2. Taught us new skills
For much of the journey, my head was down to avoid the relentless winds that pelted us with small ice crystals. My son and I were focused on stepping in the right spots, staying warm, and keeping ourselves moving forward. Occasionally, Dalton would take a moment to share an insight. He pointed out how the snow would sweep across the ridgeline and what areas to avoid as the threat of an avalanche grew. He informed us about how to place our feet or best use trekking poles as we moved along. And, arguably most importantly, he showed us how to walk along the ridgeline to avoid – as much as possible – the ongoing assault of the prevailing winds. These were the winds that caused most to turn back from their summit bid that day.

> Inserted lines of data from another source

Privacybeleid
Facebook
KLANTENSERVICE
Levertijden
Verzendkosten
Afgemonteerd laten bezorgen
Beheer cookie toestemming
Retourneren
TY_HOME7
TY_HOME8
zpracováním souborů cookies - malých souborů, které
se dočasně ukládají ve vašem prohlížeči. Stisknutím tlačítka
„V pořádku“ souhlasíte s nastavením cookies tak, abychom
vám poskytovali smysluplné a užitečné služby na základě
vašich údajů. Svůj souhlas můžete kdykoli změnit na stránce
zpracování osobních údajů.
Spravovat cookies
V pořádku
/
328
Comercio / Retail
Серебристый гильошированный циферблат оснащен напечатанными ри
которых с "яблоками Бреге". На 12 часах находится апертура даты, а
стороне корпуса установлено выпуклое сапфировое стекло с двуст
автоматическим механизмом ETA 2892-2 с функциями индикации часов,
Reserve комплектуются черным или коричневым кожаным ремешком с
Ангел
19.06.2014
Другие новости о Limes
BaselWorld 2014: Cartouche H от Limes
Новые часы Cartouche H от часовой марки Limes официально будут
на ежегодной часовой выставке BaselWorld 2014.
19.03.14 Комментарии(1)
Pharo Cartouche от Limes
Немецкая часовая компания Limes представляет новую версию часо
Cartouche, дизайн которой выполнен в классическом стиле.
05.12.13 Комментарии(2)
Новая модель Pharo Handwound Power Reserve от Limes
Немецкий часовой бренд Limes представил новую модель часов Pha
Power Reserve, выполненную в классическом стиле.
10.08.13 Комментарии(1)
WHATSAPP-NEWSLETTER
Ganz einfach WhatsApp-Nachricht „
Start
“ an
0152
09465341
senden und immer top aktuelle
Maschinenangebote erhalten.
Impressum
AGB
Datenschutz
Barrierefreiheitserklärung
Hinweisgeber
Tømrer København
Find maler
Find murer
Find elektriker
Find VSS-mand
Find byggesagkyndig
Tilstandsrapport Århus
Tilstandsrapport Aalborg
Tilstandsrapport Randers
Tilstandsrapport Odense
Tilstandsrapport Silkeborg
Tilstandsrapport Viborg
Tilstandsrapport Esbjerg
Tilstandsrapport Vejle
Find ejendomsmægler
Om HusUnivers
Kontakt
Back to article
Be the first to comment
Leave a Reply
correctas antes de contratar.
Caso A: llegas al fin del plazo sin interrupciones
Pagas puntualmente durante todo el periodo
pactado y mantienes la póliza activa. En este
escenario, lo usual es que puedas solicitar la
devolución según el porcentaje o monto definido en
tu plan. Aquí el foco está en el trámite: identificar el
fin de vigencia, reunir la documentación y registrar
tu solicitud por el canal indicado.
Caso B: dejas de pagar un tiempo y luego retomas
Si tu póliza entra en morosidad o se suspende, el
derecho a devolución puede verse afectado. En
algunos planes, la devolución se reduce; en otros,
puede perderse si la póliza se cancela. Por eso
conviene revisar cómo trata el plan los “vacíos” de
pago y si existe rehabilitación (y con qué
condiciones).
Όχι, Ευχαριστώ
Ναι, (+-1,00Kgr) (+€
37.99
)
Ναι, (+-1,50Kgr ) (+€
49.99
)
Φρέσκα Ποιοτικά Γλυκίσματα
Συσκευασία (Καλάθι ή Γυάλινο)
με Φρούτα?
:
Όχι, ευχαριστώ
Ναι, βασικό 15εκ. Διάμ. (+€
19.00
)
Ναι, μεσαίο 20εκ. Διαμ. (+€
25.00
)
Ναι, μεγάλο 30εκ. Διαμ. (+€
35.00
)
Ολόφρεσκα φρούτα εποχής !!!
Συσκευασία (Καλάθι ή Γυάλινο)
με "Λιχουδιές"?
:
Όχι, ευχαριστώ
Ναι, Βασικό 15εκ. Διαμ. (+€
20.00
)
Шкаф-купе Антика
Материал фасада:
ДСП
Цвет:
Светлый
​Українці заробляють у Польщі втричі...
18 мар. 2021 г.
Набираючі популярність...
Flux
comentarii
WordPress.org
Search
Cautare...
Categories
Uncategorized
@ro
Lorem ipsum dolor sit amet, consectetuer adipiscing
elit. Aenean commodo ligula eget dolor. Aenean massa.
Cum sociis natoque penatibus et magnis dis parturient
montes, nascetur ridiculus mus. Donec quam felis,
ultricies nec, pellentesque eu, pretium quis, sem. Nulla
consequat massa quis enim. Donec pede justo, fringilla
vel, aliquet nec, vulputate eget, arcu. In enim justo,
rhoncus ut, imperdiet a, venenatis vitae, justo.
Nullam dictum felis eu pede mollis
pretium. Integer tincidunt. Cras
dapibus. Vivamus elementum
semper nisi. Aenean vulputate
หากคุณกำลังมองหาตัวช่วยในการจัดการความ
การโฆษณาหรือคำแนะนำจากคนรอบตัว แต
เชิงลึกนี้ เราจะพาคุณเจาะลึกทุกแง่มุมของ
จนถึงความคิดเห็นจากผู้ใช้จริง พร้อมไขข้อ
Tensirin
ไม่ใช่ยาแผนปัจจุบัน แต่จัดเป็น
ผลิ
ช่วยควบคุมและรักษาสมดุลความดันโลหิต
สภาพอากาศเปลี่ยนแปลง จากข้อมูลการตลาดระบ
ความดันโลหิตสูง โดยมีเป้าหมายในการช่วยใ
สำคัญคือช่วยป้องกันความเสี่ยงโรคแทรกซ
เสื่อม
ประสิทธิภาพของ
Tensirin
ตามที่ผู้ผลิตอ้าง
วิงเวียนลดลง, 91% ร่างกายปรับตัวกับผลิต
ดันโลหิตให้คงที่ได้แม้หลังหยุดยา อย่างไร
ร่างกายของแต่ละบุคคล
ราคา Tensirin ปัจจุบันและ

3. Provided us with confidence
Dalton also served as a great source of inspiration and confidence. He informed us that we were moving faster than he had anticipated, praised us for getting through some dicey spots, and let us know that we were doing well. Moreover, he led us through the most difficult spots by modeling what he wanted us to do. Seeing him doing it well, caused us to see that we could do it, too. Here’s a picture to prove that we did.
I’m a firm believer that we can learn lessons from a wide-range of sources. Dalton reinforced that belief this weekend. Call the person whatever you want – guide, coach, mentor, advisor, etc. (yes, I know there are differences) – we all need a Dalton in our lives.
Here’s my son, Clay, and I at the top!
Here are a few questions for you to consider:
- When you think about your career, whom do you look to for advice and guidance?
- We all like to think that we are creating a new path for ourselves and forging new ground, but the reality is that we aren’t. Others have gone before us. Who has gone before you that can help you to navigate the path?
- Who helps you to acquire new skills in throws of the day-to-day?
- Few things go exactly as planned. You are going to hit the occasional setback, miss an interim goal, or fall short at times. Do you have someone in your life who can provide you a needed boost of confidence when times get tough?
Let’s all take the time to thank the Daltons in our lives for helping to guide us to new heights.
I try to be a catalyst for change and improvement. Some of my ideas are spot-on, many are works in progress, and, admittedly, others miss the mark. That’s the nature of brainstorming and trying things. I’m okay with that. My hope is that something I write or share will help you to become a better version of yourself. I know that’s what I’m trying to do as well.